GIVEN INFORMATION —
···
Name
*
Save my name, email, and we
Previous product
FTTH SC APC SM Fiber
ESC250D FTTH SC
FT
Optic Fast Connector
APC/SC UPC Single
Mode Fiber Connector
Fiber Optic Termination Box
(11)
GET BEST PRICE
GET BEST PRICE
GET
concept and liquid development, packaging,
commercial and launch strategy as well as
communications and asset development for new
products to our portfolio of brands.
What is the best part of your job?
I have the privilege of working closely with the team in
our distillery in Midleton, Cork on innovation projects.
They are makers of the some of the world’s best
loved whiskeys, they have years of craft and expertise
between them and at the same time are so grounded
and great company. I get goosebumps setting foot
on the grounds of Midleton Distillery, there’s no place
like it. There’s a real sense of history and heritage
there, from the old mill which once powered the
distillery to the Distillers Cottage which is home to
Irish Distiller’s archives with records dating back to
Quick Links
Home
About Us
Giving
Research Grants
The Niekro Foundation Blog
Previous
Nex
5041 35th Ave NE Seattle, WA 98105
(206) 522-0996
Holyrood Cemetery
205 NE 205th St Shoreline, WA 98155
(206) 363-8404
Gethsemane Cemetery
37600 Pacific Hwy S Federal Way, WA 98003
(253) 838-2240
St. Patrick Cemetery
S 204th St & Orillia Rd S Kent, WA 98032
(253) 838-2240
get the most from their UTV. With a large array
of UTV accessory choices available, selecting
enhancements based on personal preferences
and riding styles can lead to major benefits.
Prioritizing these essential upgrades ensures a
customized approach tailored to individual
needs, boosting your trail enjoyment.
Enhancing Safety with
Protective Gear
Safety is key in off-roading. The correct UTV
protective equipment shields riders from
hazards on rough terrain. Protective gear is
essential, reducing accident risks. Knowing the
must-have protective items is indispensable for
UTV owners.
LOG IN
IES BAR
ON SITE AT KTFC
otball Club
···
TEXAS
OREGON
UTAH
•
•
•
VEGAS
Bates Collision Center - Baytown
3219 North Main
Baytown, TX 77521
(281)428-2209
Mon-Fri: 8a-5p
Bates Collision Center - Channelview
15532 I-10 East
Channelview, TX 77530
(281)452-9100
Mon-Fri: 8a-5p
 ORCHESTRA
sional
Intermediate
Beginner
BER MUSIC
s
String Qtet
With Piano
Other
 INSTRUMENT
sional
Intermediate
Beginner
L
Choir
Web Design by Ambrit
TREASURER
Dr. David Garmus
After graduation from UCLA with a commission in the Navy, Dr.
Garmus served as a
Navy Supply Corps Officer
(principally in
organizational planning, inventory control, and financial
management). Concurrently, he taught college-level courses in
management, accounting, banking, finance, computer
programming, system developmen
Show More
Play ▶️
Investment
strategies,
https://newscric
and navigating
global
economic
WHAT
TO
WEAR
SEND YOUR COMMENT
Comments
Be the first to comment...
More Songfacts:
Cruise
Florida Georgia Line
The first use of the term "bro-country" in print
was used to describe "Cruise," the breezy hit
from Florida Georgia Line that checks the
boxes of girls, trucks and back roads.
···
INSTRUCTIONS TO FOLLOW — Find each line in the records above that contains "Fiber", and copy it.

RESULT FOR THIS EXERCISE —
FTTH SC APC SM Fiber
Mode Fiber Connector
Fiber Optic Termination Box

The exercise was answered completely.